Required work> What you should copy is the line containing "правоохранителей." and all lines after it in the entries below, exactly and without anything added.

Input for this task section start

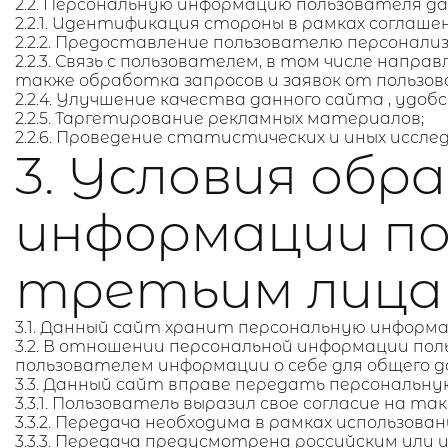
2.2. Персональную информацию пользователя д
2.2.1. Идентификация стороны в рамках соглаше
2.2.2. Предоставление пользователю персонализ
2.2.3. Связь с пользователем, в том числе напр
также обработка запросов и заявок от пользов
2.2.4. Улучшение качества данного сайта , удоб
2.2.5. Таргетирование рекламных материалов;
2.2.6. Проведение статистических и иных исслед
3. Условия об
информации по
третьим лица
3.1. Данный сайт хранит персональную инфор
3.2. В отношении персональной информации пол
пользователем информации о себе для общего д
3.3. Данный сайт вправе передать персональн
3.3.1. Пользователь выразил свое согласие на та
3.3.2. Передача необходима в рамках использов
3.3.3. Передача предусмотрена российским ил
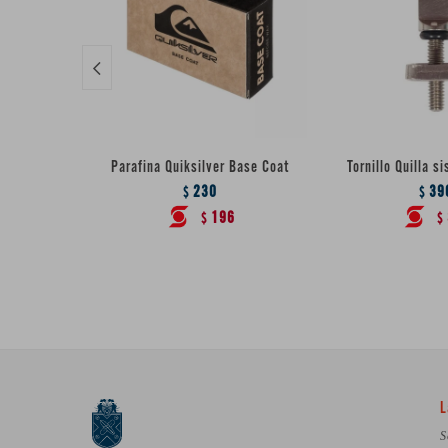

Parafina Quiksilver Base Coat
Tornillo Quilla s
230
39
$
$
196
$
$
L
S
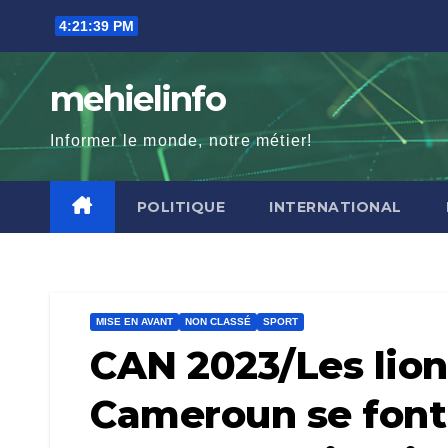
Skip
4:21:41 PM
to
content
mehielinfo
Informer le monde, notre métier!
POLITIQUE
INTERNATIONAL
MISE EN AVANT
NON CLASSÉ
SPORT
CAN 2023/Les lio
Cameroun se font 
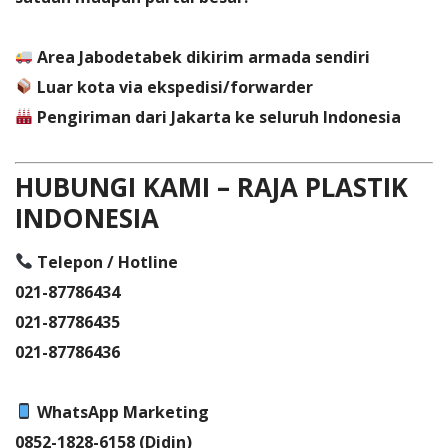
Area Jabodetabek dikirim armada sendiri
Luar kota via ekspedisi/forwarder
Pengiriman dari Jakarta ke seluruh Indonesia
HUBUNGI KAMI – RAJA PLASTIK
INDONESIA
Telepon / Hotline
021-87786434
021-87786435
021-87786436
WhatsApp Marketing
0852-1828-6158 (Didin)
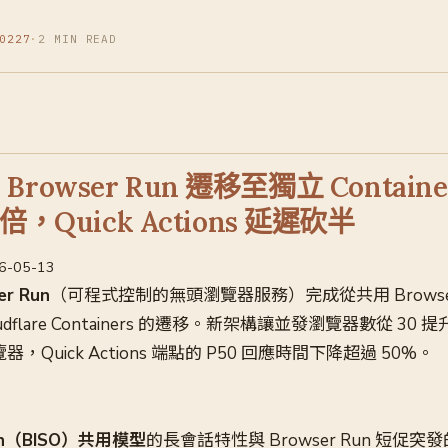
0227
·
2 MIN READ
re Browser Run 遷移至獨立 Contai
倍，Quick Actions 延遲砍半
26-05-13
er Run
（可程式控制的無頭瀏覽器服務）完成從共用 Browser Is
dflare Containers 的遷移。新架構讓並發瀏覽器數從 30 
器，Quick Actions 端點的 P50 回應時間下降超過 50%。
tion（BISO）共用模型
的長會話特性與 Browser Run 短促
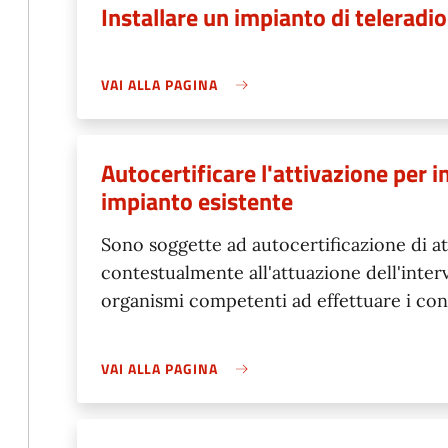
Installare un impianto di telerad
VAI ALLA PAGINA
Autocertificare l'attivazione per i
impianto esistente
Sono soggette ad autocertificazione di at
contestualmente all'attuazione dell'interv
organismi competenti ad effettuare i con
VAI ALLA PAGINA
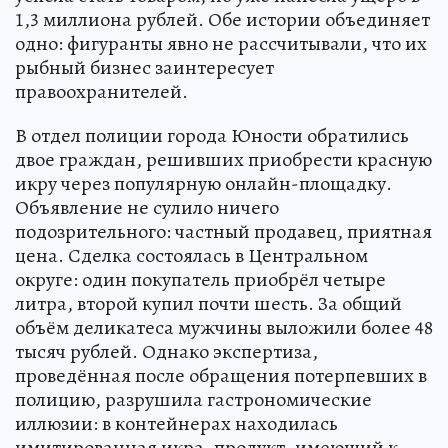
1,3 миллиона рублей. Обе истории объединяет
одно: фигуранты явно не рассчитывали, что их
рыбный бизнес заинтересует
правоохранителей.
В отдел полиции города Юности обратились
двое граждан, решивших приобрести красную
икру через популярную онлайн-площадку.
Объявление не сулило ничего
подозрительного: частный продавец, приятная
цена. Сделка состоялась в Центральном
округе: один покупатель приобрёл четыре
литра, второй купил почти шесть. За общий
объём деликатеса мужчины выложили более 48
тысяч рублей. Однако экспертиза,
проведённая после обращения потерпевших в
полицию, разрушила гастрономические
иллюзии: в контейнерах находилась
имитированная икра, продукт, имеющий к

Input for this task section end

Solution to this task>
правоохранителей.
В отдел полиции города Юности обратились
двое граждан, решивших приобрести красную
икру через популярную онлайн-площадку.
Объявление не сулило ничего
подозрительного: частный продавец, приятная
цена. Сделка состоялась в Центральном
округе: один покупатель приобрёл четыре
литра, второй купил почти шесть. За общий
объём деликатеса мужчины выложили более 48
тысяч рублей. Однако экспертиза,
проведённая после обращения потерпевших в
полицию, разрушила гастрономические
иллюзии: в контейнерах находилась
имитированная икра, продукт, имеющий к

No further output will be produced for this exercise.